*THE TASK*. Every record must come back exactly as given.

*DATA PROVIDED*.

━━━━━━━━

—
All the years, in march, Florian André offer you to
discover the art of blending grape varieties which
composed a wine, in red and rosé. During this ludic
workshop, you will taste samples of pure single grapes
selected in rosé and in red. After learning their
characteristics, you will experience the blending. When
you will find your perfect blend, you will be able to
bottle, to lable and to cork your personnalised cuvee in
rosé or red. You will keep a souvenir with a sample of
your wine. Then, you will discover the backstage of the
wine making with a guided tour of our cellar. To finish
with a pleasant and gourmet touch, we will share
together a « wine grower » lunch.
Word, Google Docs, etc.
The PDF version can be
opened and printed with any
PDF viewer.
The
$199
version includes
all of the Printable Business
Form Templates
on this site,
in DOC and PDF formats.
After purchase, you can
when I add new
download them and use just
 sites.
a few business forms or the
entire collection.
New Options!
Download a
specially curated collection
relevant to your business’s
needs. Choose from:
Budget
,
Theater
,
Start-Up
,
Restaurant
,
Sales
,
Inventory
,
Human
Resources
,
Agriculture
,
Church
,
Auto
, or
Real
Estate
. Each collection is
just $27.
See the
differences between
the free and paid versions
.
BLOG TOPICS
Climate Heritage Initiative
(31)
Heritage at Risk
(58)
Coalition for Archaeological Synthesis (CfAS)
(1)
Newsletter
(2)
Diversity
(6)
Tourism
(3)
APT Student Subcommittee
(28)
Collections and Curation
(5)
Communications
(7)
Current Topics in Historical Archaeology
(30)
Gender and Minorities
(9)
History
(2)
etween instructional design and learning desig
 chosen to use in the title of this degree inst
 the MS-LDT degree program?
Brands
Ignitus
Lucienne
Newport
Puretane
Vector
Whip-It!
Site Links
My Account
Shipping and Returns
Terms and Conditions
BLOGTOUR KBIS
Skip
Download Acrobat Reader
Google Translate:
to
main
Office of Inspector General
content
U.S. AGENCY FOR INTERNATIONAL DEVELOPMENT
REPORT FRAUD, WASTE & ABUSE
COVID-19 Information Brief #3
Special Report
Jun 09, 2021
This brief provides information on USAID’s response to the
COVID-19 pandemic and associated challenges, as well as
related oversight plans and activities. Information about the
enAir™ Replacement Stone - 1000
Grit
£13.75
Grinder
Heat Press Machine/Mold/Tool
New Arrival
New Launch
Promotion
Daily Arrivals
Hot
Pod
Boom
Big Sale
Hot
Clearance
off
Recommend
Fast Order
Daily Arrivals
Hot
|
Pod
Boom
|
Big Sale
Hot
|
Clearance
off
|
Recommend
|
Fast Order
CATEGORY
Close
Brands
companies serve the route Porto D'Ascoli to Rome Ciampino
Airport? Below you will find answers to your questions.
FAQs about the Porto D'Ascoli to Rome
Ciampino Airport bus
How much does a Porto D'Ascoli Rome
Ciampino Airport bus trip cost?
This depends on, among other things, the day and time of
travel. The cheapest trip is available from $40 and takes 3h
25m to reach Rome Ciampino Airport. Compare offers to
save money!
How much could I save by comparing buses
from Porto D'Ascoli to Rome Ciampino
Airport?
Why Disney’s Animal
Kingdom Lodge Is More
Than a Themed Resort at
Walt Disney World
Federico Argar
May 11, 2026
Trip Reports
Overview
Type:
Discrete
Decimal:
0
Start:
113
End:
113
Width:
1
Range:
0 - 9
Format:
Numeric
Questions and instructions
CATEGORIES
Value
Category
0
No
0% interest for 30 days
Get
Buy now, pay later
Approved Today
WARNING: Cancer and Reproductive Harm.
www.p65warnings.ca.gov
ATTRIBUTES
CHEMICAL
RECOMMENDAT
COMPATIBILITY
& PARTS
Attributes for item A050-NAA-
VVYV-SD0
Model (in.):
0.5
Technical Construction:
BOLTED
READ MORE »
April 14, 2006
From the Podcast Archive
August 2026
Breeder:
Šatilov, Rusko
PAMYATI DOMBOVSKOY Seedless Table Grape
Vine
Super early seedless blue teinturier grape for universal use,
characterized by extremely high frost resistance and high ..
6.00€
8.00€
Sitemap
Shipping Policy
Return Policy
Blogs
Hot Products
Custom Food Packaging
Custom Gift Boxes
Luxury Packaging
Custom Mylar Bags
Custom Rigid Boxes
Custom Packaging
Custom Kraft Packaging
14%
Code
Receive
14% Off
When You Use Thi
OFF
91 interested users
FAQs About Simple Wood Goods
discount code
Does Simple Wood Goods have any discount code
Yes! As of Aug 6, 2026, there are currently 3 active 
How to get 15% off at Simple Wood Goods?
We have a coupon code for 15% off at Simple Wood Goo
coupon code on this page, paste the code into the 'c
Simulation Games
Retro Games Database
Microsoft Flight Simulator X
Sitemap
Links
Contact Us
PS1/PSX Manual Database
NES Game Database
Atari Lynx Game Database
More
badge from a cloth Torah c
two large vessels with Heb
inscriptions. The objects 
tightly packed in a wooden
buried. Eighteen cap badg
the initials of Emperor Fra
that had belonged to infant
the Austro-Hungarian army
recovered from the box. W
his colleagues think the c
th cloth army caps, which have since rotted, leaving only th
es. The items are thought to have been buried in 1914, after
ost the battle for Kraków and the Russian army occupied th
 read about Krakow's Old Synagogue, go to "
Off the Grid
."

━━━━━━━━

*TASK RESULT*.
—
All the years, in march, Florian André offer you to
discover the art of blending grape varieties which
composed a wine, in red and rosé. During this ludic
workshop, you will taste samples of pure single grapes
selected in rosé and in red. After learning their
characteristics, you will experience the blending. When
you will find your perfect blend, you will be able to
bottle, to lable and to cork your personnalised cuvee in
rosé or red. You will keep a souvenir with a sample of
your wine. Then, you will discover the backstage of the
wine making with a guided tour of our cellar. To finish
with a pleasant and gourmet touch, we will share
together a « wine grower » lunch.
Word, Google Docs, etc.
The PDF version can be
opened and printed with any
PDF viewer.
The
$199
version includes
all of the Printable Business
Form Templates
on this site,
in DOC and PDF formats.
After purchase, you can
when I add new
download them and use just
 sites.
a few business forms or the
entire collection.
New Options!
Download a
specially curated collection
relevant to your business’s
needs. Choose from:
Budget
,
Theater
,
Start-Up
,
Restaurant
,
Sales
,
Inventory
,
Human
Resources
,
Agriculture
,
Church
,
Auto
, or
Real
Estate
. Each collection is
just $27.
See the
differences between
the free and paid versions
.
BLOG TOPICS
Climate Heritage Initiative
(31)
Heritage at Risk
(58)
Coalition for Archaeological Synthesis (CfAS)
(1)
Newsletter
(2)
Diversity
(6)
Tourism
(3)
APT Student Subcommittee
(28)
Collections and Curation
(5)
Communications
(7)
Current Topics in Historical Archaeology
(30)
Gender and Minorities
(9)
History
(2)
etween instructional design and learning desig
 chosen to use in the title of this degree inst
 the MS-LDT degree program?
Brands
Ignitus
Lucienne
Newport
Puretane
Vector
Whip-It!
Site Links
My Account
Shipping and Returns
Terms and Conditions
BLOGTOUR KBIS
Skip
Download Acrobat Reader
Google Translate:
to
main
Office of Inspector General
content
U.S. AGENCY FOR INTERNATIONAL DEVELOPMENT
REPORT FRAUD, WASTE & ABUSE
COVID-19 Information Brief #3
Special Report
Jun 09, 2021
This brief provides information on USAID’s response to the
COVID-19 pandemic and associated challenges, as well as
related oversight plans and activities. Information about the
enAir™ Replacement Stone - 1000
Grit
£13.75
Grinder
Heat Press Machine/Mold/Tool
New Arrival
New Launch
Promotion
Daily Arrivals
Hot
Pod
Boom
Big Sale
Hot
Clearance
off
Recommend
Fast Order
Daily Arrivals
Hot
|
Pod
Boom
|
Big Sale
Hot
|
Clearance
off
|
Recommend
|
Fast Order
CATEGORY
Close
Brands
companies serve the route Porto D'Ascoli to Rome Ciampino
Airport? Below you will find answers to your questions.
FAQs about the Porto D'Ascoli to Rome
Ciampino Airport bus
How much does a Porto D'Ascoli Rome
Ciampino Airport bus trip cost?
This depends on, among other things, the day and time of
travel. The cheapest trip is available from $40 and takes 3h
25m to reach Rome Ciampino Airport. Compare offers to
save money!
How much could I save by comparing buses
from Porto D'Ascoli to Rome Ciampino
Airport?
Why Disney’s Animal
Kingdom Lodge Is More
Than a Themed Resort at
Walt Disney World
Federico Argar
May 11, 2026
Trip Reports
Overview
Type:
Discrete
Decimal:
0
Start:
113
End:
113
Width:
1
Range:
0 - 9
Format:
Numeric
Questions and instructions
CATEGORIES
Value
Category
0
No
0% interest for 30 days
Get
Buy now, pay later
Approved Today
WARNING: Cancer and Reproductive Harm.
www.p65warnings.ca.gov
ATTRIBUTES
CHEMICAL
RECOMMENDAT
COMPATIBILITY
& PARTS
Attributes for item A050-NAA-
VVYV-SD0
Model (in.):
0.5
Technical Construction:
BOLTED
READ MORE »
April 14, 2006
From the Podcast Archive
August 2026
Breeder:
Šatilov, Rusko
PAMYATI DOMBOVSKOY Seedless Table Grape
Vine
Super early seedless blue teinturier grape for universal use,
characterized by extremely high frost resistance and high ..
6.00€
8.00€
Sitemap
Shipping Policy
Return Policy
Blogs
Hot Products
Custom Food Packaging
Custom Gift Boxes
Luxury Packaging
Custom Mylar Bags
Custom Rigid Boxes
Custom Packaging
Custom Kraft Packaging
14%
Code
Receive
14% Off
When You Use Thi
OFF
91 interested users
FAQs About Simple Wood Goods
discount code
Does Simple Wood Goods have any discount code
Yes! As of Aug 6, 2026, there are currently 3 active 
How to get 15% off at Simple Wood Goods?
We have a coupon code for 15% off at Simple Wood Goo
coupon code on this page, paste the code into the 'c
Simulation Games
Retro Games Database
Microsoft Flight Simulator X
Sitemap
Links
Contact Us
PS1/PSX Manual Database
NES Game Database
Atari Lynx Game Database
More
badge from a cloth Torah c
two large vessels with Heb
inscriptions. The objects 
tightly packed in a wooden
buried. Eighteen cap badg
the initials of Emperor Fra
that had belonged to infant
the Austro-Hungarian army
recovered from the box. W
his colleagues think the c
th cloth army caps, which have since rotted, leaving only th
es. The items are thought to have been buried in 1914, after
ost the battle for Kraków and the Russian army occupied th
 read about Krakow's Old Synagogue, go to "
Off the Grid
."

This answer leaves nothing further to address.